Exactly. Thats what the study was designed to check ... those three categories. I'm sure you would like similar studies with each brand of dog food but that ain't gonna happen. We got what we got. You can't accept the results of the study because it goes against your belief system.



> So if these 522 dogs in the study represented typical people who buy mass-market dog food, what on earth does that have to do with the smaller segment of the marketplace made up of the kind of people who read this forum, who don't buy mass-market crap food and carefully choose high quality nutrition options for their pets?


Personally, I don't think the brand of dog foods would make much different in the results of this particular study. Of course that just my opinion. 



> Furthermore, it had nothing stated in it about raw food. Only "home made food", meaning "based on similar food as the family".


Well my dogs eat food based on similar food as my family. Theirs is raw, which makes it healthier and the family's is cooked which makes it less healthy.



> Of course, we all know these days that there are a lot of things we people eat that are totally unsuitable for dogs. So again, how relevant are the generalizations this study was based on? How relevant is it to dog owners today in North America with the choices for quality manufactured food with human-grade ingredients? It isn't. It's crap science.


I find it to be a good informative study with valuable information. Far from crap information. Have you read the whole study or just the summary? Oh, BTW ... there is no dog food that contains human-grade ingredients regardless of what the dog food companies would lead you to believe.



> Well, there you go then. Why do you even bother reading this forum?


To both teach and learn.



> Why are you a moderator of this forum when every product discussed here is "worthless" (your word, not mine) to you?


To see what the dog food companies are up to now. :smile:



> This forum is about "Dry and Canned Dog Food". You have your own raw food forum, why do you have to dis every kind of commercial food that anyone talks about here? Useless information, as I stated before, unless I'm interested in a raw program, which I'm not.


Oh there are so many posts and threads in this forum that I never comment on. In this partucular thread, you asked a question and I answered it. I didn't "butt in". I answered a question which at the time no one else had.



> I'm not over in your raw forum telling you that you have it all wrong. I respect your beliefs and I don't necessarily think you are wrong or that raw isn't good, even though I DO think you have based your decisions on a bunch of anecdotal information and bad science.


You don't tell me I have itwrong because I don't. They are not beliefs, they are facts. Millions of years of evolution prove me right. There is no study anywhere done by anybody at any time in history that even suggests mildly that processed dog food is healthier than whole foods. Why do you believe the propoganda about dog food and accept it as fact when there are no studies and kibble has only been around for a little over 50 years. Raw diets for carnivores have been around for millions of years. Kibble and canned food are the fad diets of animals, a raw diet is the real proven by time diet.
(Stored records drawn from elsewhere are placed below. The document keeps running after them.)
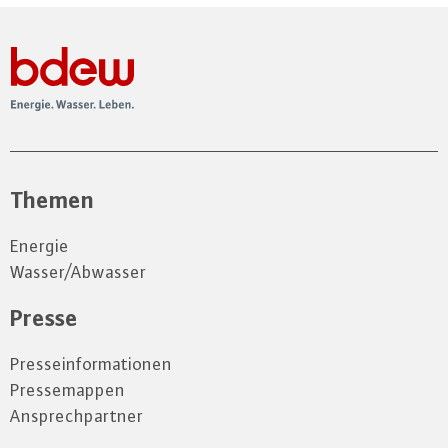
Themen
Energie
Wasser/Abwasser
Presse
Presseinformationen
Pressemappen
Ansprechpartner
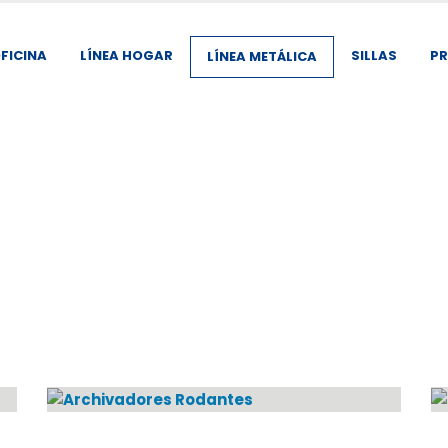
OFICINA
LÍNEA HOGAR
SILLAS
PR
LÍNEA METÁLICA
ARCHIVADORES RODANTES
1
PRODUCTO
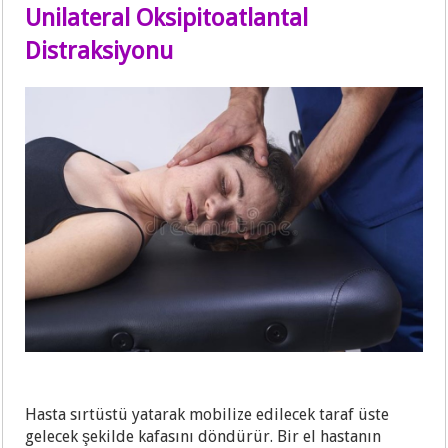
Unilateral Oksipitoatlantal
Distraksiyonu
Hasta sırtüstü yatarak mobilize edilecek taraf üste
gelecek şekilde kafasını döndürür. Bir el hastanın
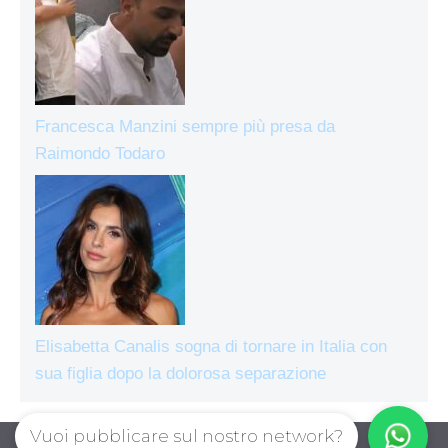
Francesca Manzini sempre più presa da
Raimondo Todaro
Elisabetta Canalis sogna di tornare in Italia con
sua figlia dopo la dolorosa separazione
Vuoi pubblicare sul nostro network?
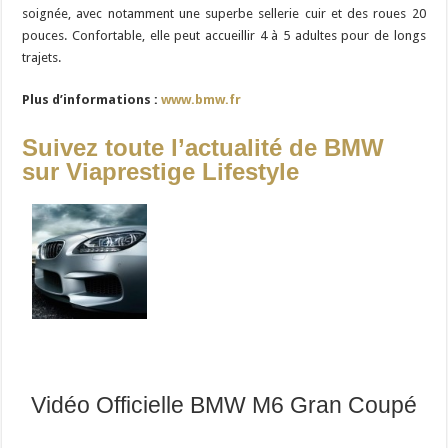
soignée, avec notamment une superbe sellerie cuir et des roues 20
pouces. Confortable, elle peut accueillir 4 à 5 adultes pour de longs
trajets.
Plus d’informations :
www.bmw.fr
Suivez toute l’actualité de BMW
sur Viaprestige Lifestyle
Vidéo Officielle BMW M6 Gran Coupé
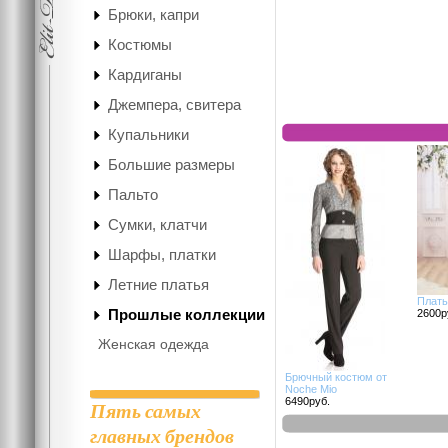
Брюки, капри
Костюмы
Кардиганы
Джемпера, свитера
Купальники
Большие размеры
Пальто
Сумки, клатчи
Шарфы, платки
Летние платья
Плать
Прошлые коллекции
2600р
Женская одежда
Брючный костюм от
Noche Mio
6490руб.
Пять самых
главных брендов
Отзывы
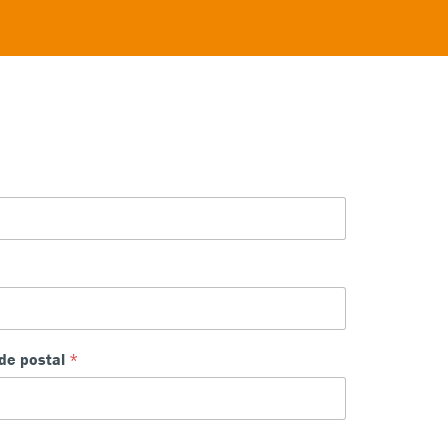
de postal
*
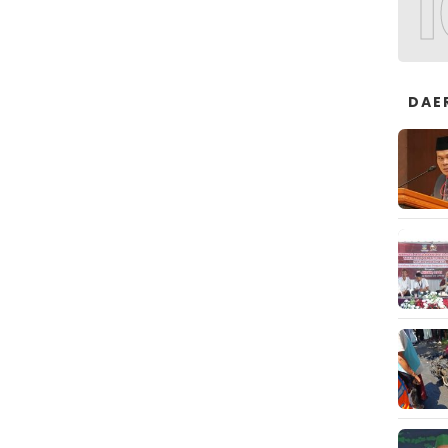
1
DAE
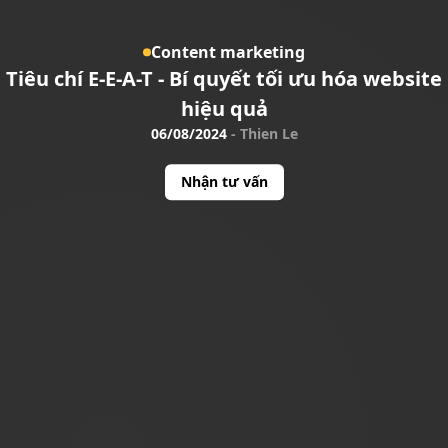
Content marketing
Tiêu chí E-E-A-T - Bí quyết tối ưu hóa website
hiệu quả
06/08/2024
-
Thien Le
Nhận tư vấn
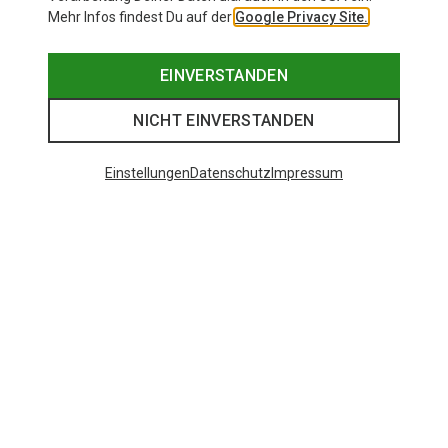
Mehr Infos findest Du auf der
Google Privacy Site.
EINVERSTANDEN
NICHT EINVERSTANDEN
Einstellungen
Datenschutz
Impressum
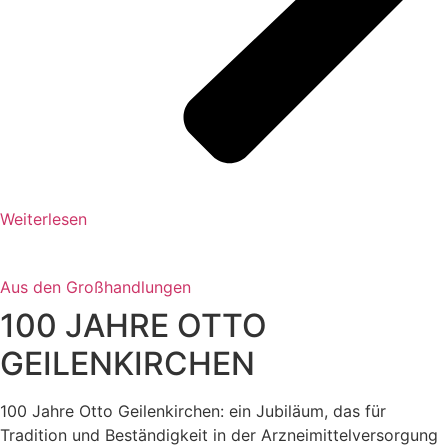
Weiterlesen
Aus den Großhandlungen
100 JAHRE OTTO
GEILENKIRCHEN
100 Jahre Otto Geilenkirchen: ein Jubiläum, das für
Tradition und Beständigkeit in der Arzneimittelversorgung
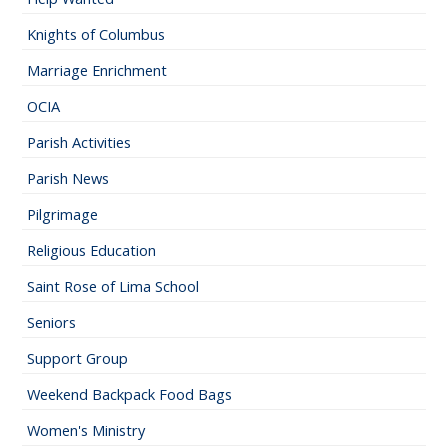
Knights of Columbus
Marriage Enrichment
OCIA
Parish Activities
Parish News
Pilgrimage
Religious Education
Saint Rose of Lima School
Seniors
Support Group
Weekend Backpack Food Bags
Women's Ministry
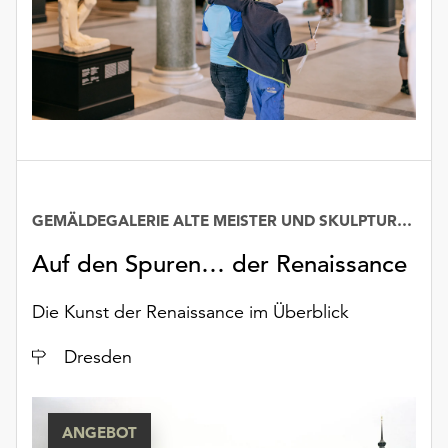
GEMÄLDEGALERIE ALTE MEISTER UND SKULPTURENSAMMLUNG BIS 1800
Auf den Spuren… der Renaissance
Die Kunst der Renaissance im Überblick
Ort
Dresden
ANGEBOT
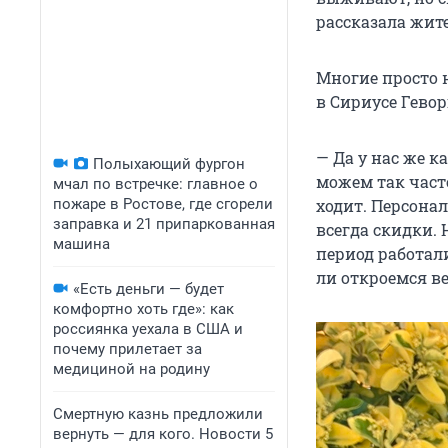
рассказала жит
Многие просто н
в Сириусе Гевор
— Да у нас же 
Полыхающий фургон
можем так част
мчал по встречке: главное о
пожаре в Ростове, где сгорели
ходит. Персонал
заправка и 21 припаркованная
всегда скидки. 
машина
период работали
ли откроемся ве
«Есть деньги — будет
комфортно хоть где»: как
россиянка уехала в США и
почему прилетает за
медициной на родину
Смертную казнь предложили
вернуть — для кого. Новости 5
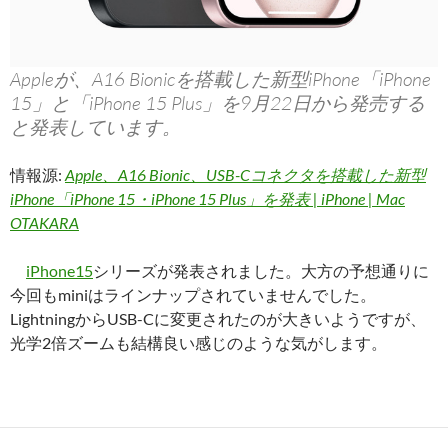
Appleが、A16 Bionicを搭載した新型iPhone「iPhone
15」と「iPhone 15 Plus」を9月22日から発売する
と発表しています。
情報源:
Apple、A16 Bionic、USB-Cコネクタを搭載した新型
iPhone「iPhone 15・iPhone 15 Plus」を発表 | iPhone | Mac
OTAKARA
iPhone15
シリーズが発表されました。大方の予想通りに
今回もminiはラインナップされていませんでした。
LightningからUSB-Cに変更されたのが大きいようですが、
光学2倍ズームも結構良い感じのような気がします。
> I just don't have the time for raw so I'm here, in THIS forum to learn about possible commercial dog food options.


I spend about an hour or two a month on the raw diet. I think most anyone can find an hour or two in a month.



> So far I've spent a lot of time here reading a lot of generalizations and anecdotal information that is of little use to me if I have no intention of going raw.


You haven't read any generalizations. You have read facts. You have read a scientific study. The only scientific study in existance that I know about. but you refuse to see this stuff. You don't want to see it.



> Only that this is crap and that is crap and everything that isn't raw is crap. Sorry, but these kinds of comments are a complete waste of time in a "Dry and Canned Dog Food" forum.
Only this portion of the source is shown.